_Task goal_
Restate word for word the part of the material that runs from the line containing "Продажа статей" through its final line, inclusive, minus the pictures.

_Supplied data_
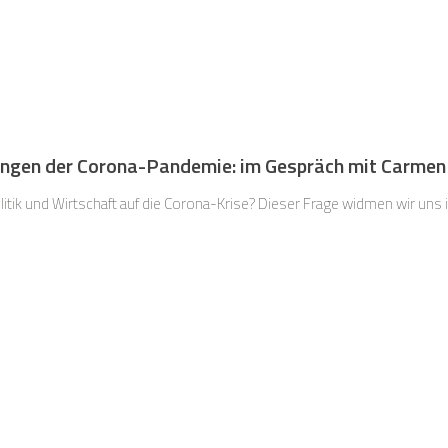
ungen der Corona-Pandemie: im Gespräch mit Carme
olitik und Wirtschaft auf die Corona-Krise? Dieser Frage widmen wir uns 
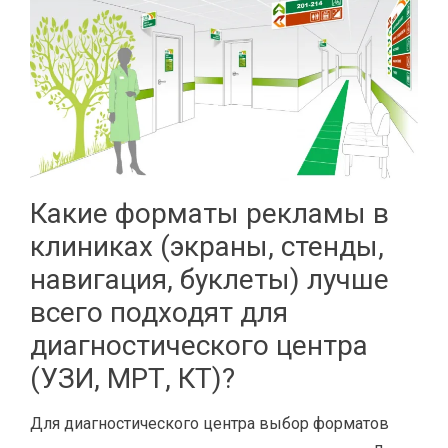
Какие форматы рекламы в
клиниках (экраны, стенды,
навигация, буклеты) лучше
всего подходят для
диагностического центра
(УЗИ, МРТ, КТ)?
Для диагностического центра выбор форматов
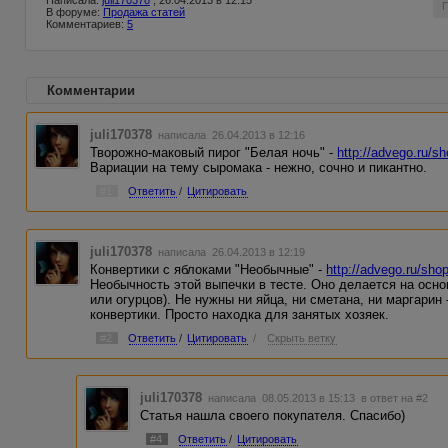
Написала:
juli170378
, 26.04.2013 в 12:15
В форуме:
Продажа статей
Комментариев:
5
Комментарии
juli170378
написала 26.04.2013 в 12:16
Творожно-маковый пирог "Белая ночь" -
http://advego.ru/s
Вариации на тему сыромака - нежно, сочно и пикантно.
#1
Ответить
/
Цитировать
juli170378
написала 26.04.2013 в 12:19
Конвертики с яблоками "Необычные" -
http://advego.ru/sho
Необычность этой выпечки в тесте. Оно делается на осн
или огурцов). Не нужны ни яйца, ни сметана, ни маргари
конвертики. Просто находка для занятых хозяек.
#2
Ответить
/
Цитировать
/
Скрыть ветку
juli170378
написала 08.05.2013 в 15:13
в ответ на #2
Статья нашла своего покупателя. Спасибо)
#4
Ответить
/
Цитировать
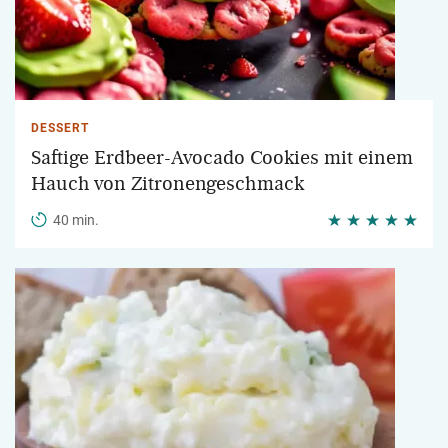
DESSERT
Saftige Erdbeer-Avocado Cookies mit einem
Hauch von Zitronengeschmack
40 min.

_Your solution_
Продажа статей
Комментариев:
5
Комментарии
juli170378
написала 26.04.2013 в 12:16
Творожно-маковый пирог "Белая ночь" -
http://advego.ru/s
Вариации на тему сыромака - нежно, сочно и пикантно.
#1
Ответить
/
Цитировать
juli170378
написала 26.04.2013 в 12:19
Конвертики с яблоками "Необычные" -
http://advego.ru/sho
Необычность этой выпечки в тесте. Оно делается на осн
или огурцов). Не нужны ни яйца, ни сметана, ни маргари
конвертики. Просто находка для занятых хозяек.
#2
Ответить
/
Цитировать
/
Скрыть ветку
juli170378
написала 08.05.2013 в 15:13
в ответ на #2
Статья нашла своего покупателя. Спасибо)
#4
Ответить
/
Цитировать
DESSERT
Saftige Erdbeer-Avocado Cookies mit einem
Hauch von Zitronengeschmack
40 min.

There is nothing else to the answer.